# Validation Set and Cross Validation with `default` Data Set

Complete exercise #5 in section 5.4 in *Introduction to Statistical Learning 2ed* (pp 220-221).

For (b),(c) and (d), feel free to use convenience functions from `sklearn`.

Wherever possible, set `random_state=0` so that your results are reproducable.

In [1]:
import pandas as pd

# Load the dataset to inspect its structure
file_path = '/Users/yuanhanlim/Desktop/DS & ML/13_default_cross_validation/default.csv'
default_data = pd.read_csv(file_path)

# Display the first few rows of the dataset for inspection
default_data.head()

Unnamed: 0,default,student,balance,income
0,No,No,729.526495,44361.625074
1,No,Yes,817.180407,12106.1347
2,No,No,1073.549164,31767.138947
3,No,No,529.250605,35704.493935
4,No,No,785.655883,38463.495879


In [2]:
from sklearn.model_selection import train_test_split
from sklearn.linear_model import LogisticRegression
from sklearn.metrics import accuracy_score
import numpy as np

# Encode categorical variables
default_data['default'] = default_data['default'].apply(lambda x: 1 if x == 'Yes' else 0)
default_data['student'] = default_data['student'].apply(lambda x: 1 if x == 'Yes' else 0)

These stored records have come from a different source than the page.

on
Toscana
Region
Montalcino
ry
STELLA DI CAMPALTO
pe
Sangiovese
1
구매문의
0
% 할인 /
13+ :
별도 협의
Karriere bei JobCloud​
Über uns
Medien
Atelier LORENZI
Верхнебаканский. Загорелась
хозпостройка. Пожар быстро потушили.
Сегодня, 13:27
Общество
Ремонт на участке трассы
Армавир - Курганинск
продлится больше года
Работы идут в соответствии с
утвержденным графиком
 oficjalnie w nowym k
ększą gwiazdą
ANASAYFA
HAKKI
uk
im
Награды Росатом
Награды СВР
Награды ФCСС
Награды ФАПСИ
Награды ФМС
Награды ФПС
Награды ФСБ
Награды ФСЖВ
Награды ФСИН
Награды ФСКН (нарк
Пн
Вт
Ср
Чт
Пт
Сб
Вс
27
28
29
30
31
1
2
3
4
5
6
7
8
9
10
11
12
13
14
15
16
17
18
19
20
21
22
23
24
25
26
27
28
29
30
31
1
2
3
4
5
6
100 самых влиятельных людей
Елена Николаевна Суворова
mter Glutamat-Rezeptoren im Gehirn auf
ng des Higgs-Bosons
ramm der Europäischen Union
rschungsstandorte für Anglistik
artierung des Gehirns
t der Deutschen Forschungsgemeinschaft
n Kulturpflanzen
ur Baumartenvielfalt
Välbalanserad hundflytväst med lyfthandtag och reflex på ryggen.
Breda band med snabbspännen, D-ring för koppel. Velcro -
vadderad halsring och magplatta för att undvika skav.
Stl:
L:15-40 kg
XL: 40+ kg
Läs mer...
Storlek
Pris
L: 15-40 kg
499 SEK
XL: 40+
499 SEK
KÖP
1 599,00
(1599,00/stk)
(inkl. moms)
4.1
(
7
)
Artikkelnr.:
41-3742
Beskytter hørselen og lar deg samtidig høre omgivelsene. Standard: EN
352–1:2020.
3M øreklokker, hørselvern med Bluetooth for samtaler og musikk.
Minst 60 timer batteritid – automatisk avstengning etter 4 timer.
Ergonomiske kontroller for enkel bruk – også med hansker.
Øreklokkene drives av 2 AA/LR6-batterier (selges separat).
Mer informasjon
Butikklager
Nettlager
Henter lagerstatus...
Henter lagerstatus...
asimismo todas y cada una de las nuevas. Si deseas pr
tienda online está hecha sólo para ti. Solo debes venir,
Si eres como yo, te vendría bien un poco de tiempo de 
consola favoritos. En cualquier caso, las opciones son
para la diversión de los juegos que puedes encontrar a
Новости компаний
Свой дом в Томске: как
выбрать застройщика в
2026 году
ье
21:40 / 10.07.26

# Task (a): Fit a logistic regression model using income and balance to predict default
X = default_data[['income', 'balance']]
y = default_data['default']

# Initialize the logistic regression model
model = LogisticRegression()
model.fit(X, y)

# Display coefficients of the fitted model
model.coef_, model.intercept_


(array([[2.08089741e-05, 5.64710265e-03]]), array([-11.54046792]))

In [3]:
# Set random seed for reproducibility
np.random.seed(42)

# Task (b): Validation set approach to estimate test error

# Split the data into training and validation sets (70% train, 30% validation)
X_train, X_val, y_train, y_val = train_test_split(X, y, test_size=0.3, random_state=42)

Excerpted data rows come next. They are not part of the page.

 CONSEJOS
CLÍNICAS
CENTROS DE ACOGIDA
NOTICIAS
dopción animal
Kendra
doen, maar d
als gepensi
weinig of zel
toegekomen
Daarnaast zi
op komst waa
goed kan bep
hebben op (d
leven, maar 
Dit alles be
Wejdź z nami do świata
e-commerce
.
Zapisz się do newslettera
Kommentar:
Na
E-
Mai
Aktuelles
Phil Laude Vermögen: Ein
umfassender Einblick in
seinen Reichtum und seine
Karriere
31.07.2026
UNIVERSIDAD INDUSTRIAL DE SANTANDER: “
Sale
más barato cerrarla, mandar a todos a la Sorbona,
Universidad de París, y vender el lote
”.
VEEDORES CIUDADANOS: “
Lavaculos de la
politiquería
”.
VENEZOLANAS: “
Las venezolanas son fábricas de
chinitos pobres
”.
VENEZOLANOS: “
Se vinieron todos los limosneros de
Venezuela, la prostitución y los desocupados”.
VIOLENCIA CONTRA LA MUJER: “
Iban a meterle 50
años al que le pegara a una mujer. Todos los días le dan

# Fit the logistic regression model on the training set
model.fit(X_train, y_train)

# Predict on the validation set
y_pred_proba = model.predict_proba(X_val)[:, 1]  # Get probabilities for the positive class (default = 1)
y_pred = (y_pred_proba > 0.5).astype(int)  # Classify based on probability threshold of 0.5

# Compute the validation set error (misclassification rate)
validation_error = 1 - accuracy_score(y_val, y_pred)
validation_error


0.026666666666666616

In [4]:
# Task (c): Repeat the validation set approach with three different splits
errors = []

for seed in [1, 123, 456]:
    np.random.seed(seed)
    X_train, X_val, y_train, y_val = train_test_split(X, y, test_size=0.3, random_state=seed)
    model.fit(X_train, y_train)
    y_pred = (model.predict_proba(X_val)[:, 1] > 0.5).astype(int)
    errors.append(1 - accuracy_score(y_val, y_pred))

errors


[0.024666666666666615, 0.025666666666666615, 0.02633333333333332]

These results are fairly consistent, suggesting that the model performs reliably across different random splits of the data.

In [5]:
# Task (d): Include the student variable and evaluate the test error

# Add 'student' to the features
X_with_student = default_data[['income', 'balance', 'student']]

# Repeat the validation set approach with the new model
errors_with_student = []

for seed in [1, 123, 456]:
    np.random.seed(seed)
    X_train, X_val, y_train, y_val = train_test_split(X_with_student, y, test_size=0.3, random_state=seed)
    model.fit(X_train, y_train)
    y_pred = (model.predict_proba(X_val)[:, 1] > 0.5).astype(int)
    errors_with_student.append(1 - accuracy_score(y_val, y_pred))

errors_with_student


[0.024333333333333318, 0.02733333333333332, 0.027000000000000024]

Including the student variable does not consistently reduce the test error compared to the model without it. The impact of this variable on model performance appears minimal in this context.